EXCERPTED RECORDS —
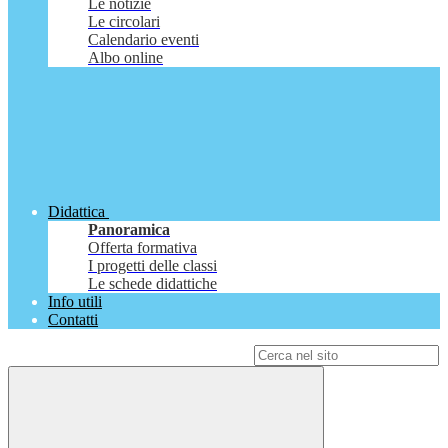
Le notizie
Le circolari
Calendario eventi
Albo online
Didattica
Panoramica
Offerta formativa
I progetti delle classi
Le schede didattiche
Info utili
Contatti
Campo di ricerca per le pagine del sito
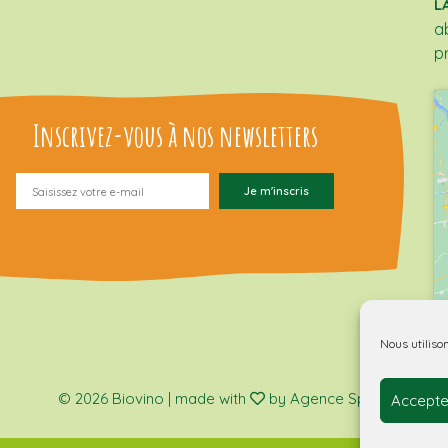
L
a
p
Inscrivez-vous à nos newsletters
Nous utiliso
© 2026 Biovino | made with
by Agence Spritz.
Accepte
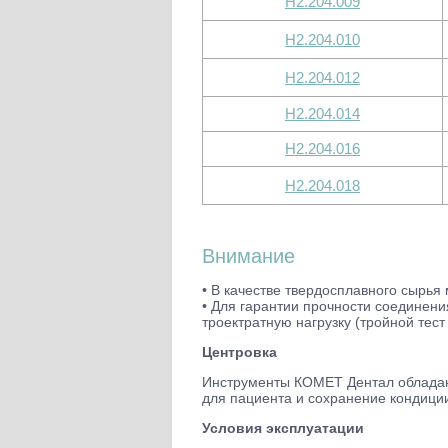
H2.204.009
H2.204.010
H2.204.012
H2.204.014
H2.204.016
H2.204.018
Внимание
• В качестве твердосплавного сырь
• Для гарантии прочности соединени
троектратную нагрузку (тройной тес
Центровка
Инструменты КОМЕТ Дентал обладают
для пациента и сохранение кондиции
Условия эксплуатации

* * *

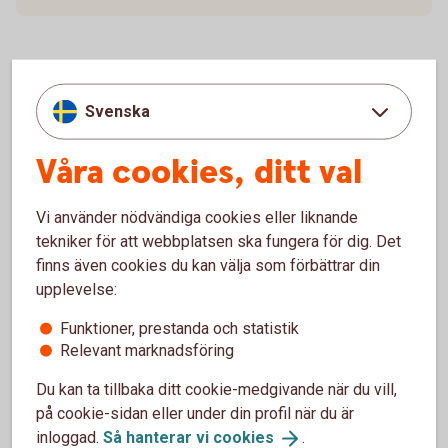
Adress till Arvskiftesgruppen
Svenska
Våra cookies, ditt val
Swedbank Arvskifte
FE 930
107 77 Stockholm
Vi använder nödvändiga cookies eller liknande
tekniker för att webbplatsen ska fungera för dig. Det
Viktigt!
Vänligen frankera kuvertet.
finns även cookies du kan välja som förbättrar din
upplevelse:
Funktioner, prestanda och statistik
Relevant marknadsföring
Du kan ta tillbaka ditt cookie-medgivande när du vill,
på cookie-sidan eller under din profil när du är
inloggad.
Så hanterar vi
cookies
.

---

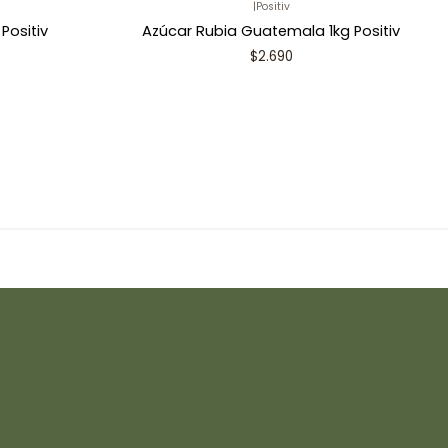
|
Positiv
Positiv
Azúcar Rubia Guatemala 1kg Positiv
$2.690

INSTRUCTIONS TO FOLLOW —
Pull together all lines from the data that mention the word "ditt".

WRITTEN ANSWER —
Våra cookies, ditt val
Du kan ta tillbaka ditt cookie-medgivande när du vill,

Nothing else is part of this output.